ON Saturday at around 4.55pm I felt I had been transported back to the Second World War.
While trying with hundreds of others to cross from one side of St Andrew Street to the other through a narrow unlit and uneven chicane, some were using the light of their mobile phones to navigate. Others tried to reasure their young not to worry, they would soon be home. From there I proceeded to trip along Princes Street trying to avoid loose, uneven slabs.
This once beautiful city has been reduced to a tip for the sake of a tram system that ordinary people did not wish for and that will struggle to break even in most of our lifetimes.
I would like to thank our glorious council leaders of recent years. Perhaps they could drag themselves out from their cosy offices and take a walk to view their destruction of what use to be Edinburgh city centre
Laurence Miele, Abercorn Avenue, Edinburgh
A dignified death can be the answer
Ian Swanson’s article about the Liverpool Care Pathway was most interesting and the concept of a peaceful, painfree and dignified death is to be applauded and encouraged (News, October 31).

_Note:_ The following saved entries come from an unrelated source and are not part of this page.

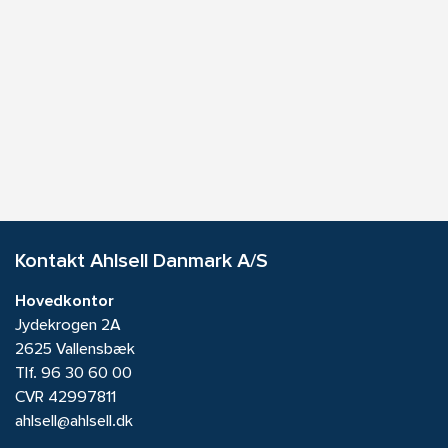
Kontakt Ahlsell Danmark A/S
Hovedkontor
Jydekrogen 2A
2625 Vallensbæk
Tlf.
96 30 60 00
CVR 42997811
ahlsell@ahlsell.dk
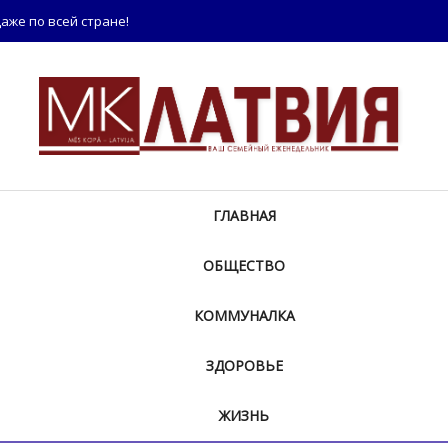
аже по всей стране!
ГЛАВНАЯ
ОБЩЕСТВО
КОММУНАЛКА
ЗДОРОВЬЕ
ЖИЗНЬ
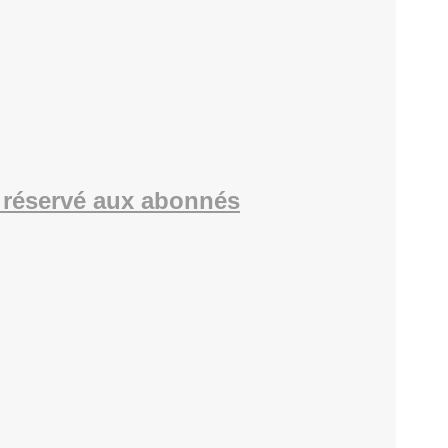
réservé aux abonnés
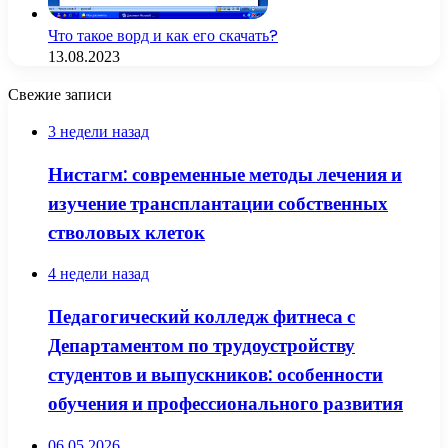
Что такое ворд и как его скачать?
13.08.2023
Свежие записи
3 недели назад
Нистагм: современные методы лечения и
изучение трансплантации собственных
стволовых клеток
4 недели назад
Педагогический колледж фитнеса с
Департаментом по трудоустройству
студентов и выпускников: особенности
обучения и профессионального развития
06.05.2026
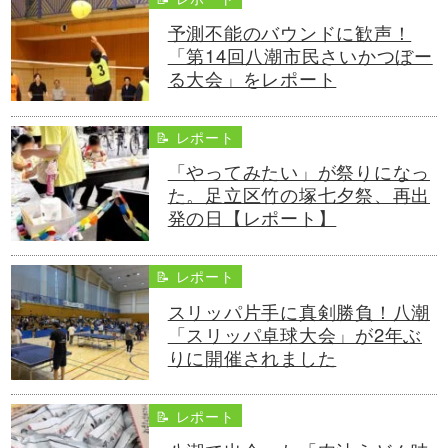
予測不能のバウンドに歓声！
「第14回八潮市民さいかつぼー
る大会」をレポート
📝 レポート
「やってみたい」が祭りになっ
た。足立区竹の塚七夕祭、再出
発の日【レポート】
📝 レポート
スリッパ片手に真剣勝負！八潮
「スリッパ卓球大会」が2年ぶ
りに開催されました
📝 レポート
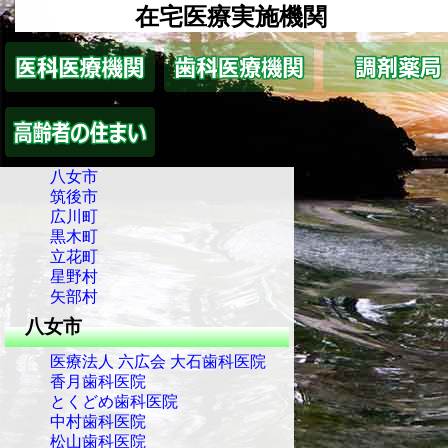
在宅医療実施機関
八女市
筑後市
広川町
黒木町
立花町
星野村
矢部村
八女市
医療法人 六広会 大石歯科医院
香月歯科医院
とくどめ歯科医院
中村歯科医院
松山歯科医院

This type of method has been used for terminally ill cancer patients by hospice staff for very many years.
My husband and I are in our mid-seventies and have frequently discussed the possible introduction of a quality of life scale designed to measure a person’s physical, psychological and cognitive status.
The stages of the scale could be agreed by a geriatrician, a psychiatrist and a general practitioner to demonstrate a person’s independence in self-care, managing day-to-day living chores, enjoyment of life and social interaction with others.

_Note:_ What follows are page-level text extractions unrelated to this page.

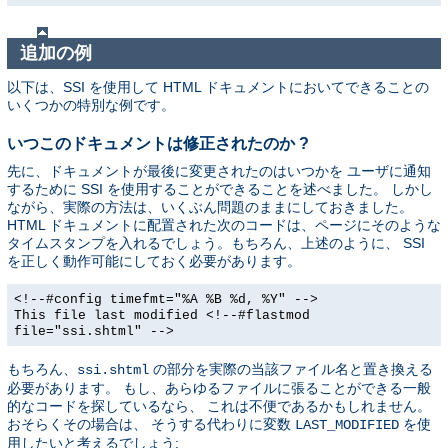
追加の例
以下は、SSI を使用して HTML ドキュメントにおいてできることの
いくつかの特別な例です。
いつこのドキュメントは修正されたのか ?
先に、ドキュメントが最後に変更されたのはいつかを ユーザに通知
するために SSI を使用することができることを述べました。 しかし
ながら、実際の方法は、いくぶん問題のままにしておきました。
HTML ドキュメントに配置された次のコードは、ページにそのような
タイムスタンプを入れるでしょう。もちろん、上述のように、 SSI
を正しく動作可能にしておく必要があります。
<!--#config timefmt="%A %B %d, %Y" -->
This file last modified <!--#flastmod
file="ssi.shtml" -->
もちろん、
の部分を実際の当該ファイル名と置き換える
ssi.shtml
必要があります。 もし、あらゆるファイルに張ることができる一般
的なコードを探しているなら、 これは不便であるかもしれません。
おそらくその場合は、 そうする代わりに変数
を使
LAST_MODIFIED
用したいと考えるでしょう:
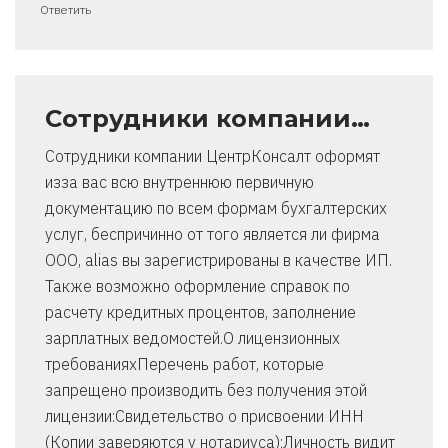
Ответить
Сотрудники компании…
Сотрудники компании ЦентрКонсалт оформят
изза вас всю внутреннюю первичную
документацию по всем формам бухгалтерских
услуг, беспричинно от того является ли фирма
ООО, alias вы зарегистрированы в качестве ИП.
Также возможно оформление справок по
расчету кредитных процентов, заполнение
зарплатных ведомостей.О лицензионных
требованияхПеречень работ, которые
запрещено производить без получения этой
лицензии:Свидетельство о присвоении ИНН
(Копии заверяются у нотариуса);Личность видит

The top of the scale would be a person living an independent full life, moving through five stages to immobility, dependence in self care, inability/unwillingness to communicate and with no social interaction at the end of the scale.
At this stage I would suggest quality of life is zero and a peaceful, pain-free, and dignified death would be preferable.
Consultation with the family would be an essential part of the process.
Marjorie Mackenzie, Grange Loan, Edinburgh
Cameron has not stuck to his word
BEFORE David Cameron became PM, he gave us a “cast iron” promise that he would waste no time on giving us a referendum on the EU as soon as he became PM.
He has turned his back on that and I will never forgive him for it.
Alan Lough, Boroughdales, Dunbar
Cockburn would spin in his grave
SHOPS are not the main attraction of Stockbridge and more of them would diminish its charm.
The Accies’ proposed retail frontage would not “open up the whole area|” as Ian Lutton claims (Letters, November 2).
It would shut Comely Bank Road off from the attractive, open green land to the north.
You wouldn’t even be able to see the trees on the hill in Inverleith Park from the top deck of a passing bus.
What the Accies want to do is the Stockbridge equivalent of building on the south side of Princes Street.
Lord Cockburn dismissed such notions as “absolutely insane” in his celebrated 1849 letter to the Lord Provost “on the best ways of spoiling the beauty of Edinburgh”.
If the Accies get planning consent, Lord Cockburn will be spinning in his grave.
Thomas Manderson, Brougham Place, Edinburgh
Buses great, pity about passengers
AS a recent convert to Edinburgh’s bus service, I can confirm recent descriptions of its excellence.
Unfortunately many of the passengers are rather less splendid. When the buses are full, the standing passengers congregate at the front, blocking entry to others rather than moving down the bus.
Even worse are those who sit in the outer seat with bags on the inner seat and glare balefully at the standing passengers who would have appreciated the empty inner seat.
Perhaps they have purchased two tickets, but I rather doubt it. Were they born with absolutely no sense of consideration for others?